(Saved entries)
▬▬▬

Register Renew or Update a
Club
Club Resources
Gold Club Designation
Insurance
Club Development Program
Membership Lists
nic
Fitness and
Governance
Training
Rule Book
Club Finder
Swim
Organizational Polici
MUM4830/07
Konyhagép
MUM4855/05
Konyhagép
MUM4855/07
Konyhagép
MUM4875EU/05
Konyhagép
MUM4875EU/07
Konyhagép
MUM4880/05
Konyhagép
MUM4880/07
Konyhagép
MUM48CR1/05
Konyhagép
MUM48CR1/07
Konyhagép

▬▬▬

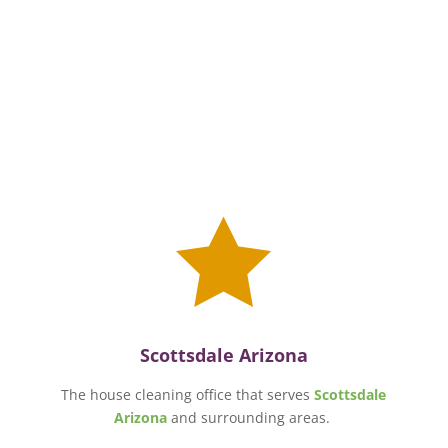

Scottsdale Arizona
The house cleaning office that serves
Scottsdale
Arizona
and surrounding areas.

▬▬▬

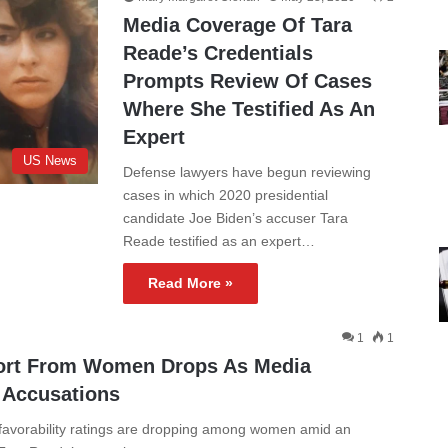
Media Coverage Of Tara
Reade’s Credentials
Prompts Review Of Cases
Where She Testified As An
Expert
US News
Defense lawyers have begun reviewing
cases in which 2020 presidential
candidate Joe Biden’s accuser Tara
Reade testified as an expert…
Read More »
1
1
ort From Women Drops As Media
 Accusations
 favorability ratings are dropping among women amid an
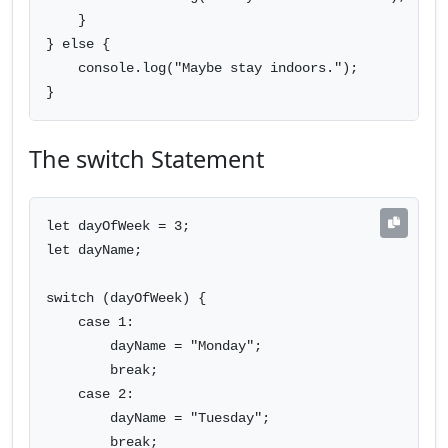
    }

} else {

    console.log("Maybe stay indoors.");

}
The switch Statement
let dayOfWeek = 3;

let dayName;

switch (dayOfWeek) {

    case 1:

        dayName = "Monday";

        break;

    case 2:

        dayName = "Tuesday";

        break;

▬▬▬

> _Exercise requirements_: Look through the data above for the string "dayName" and copy every line where it appears.

> _Result below_:
let dayName;
        dayName = "Monday";
        dayName = "Tuesday";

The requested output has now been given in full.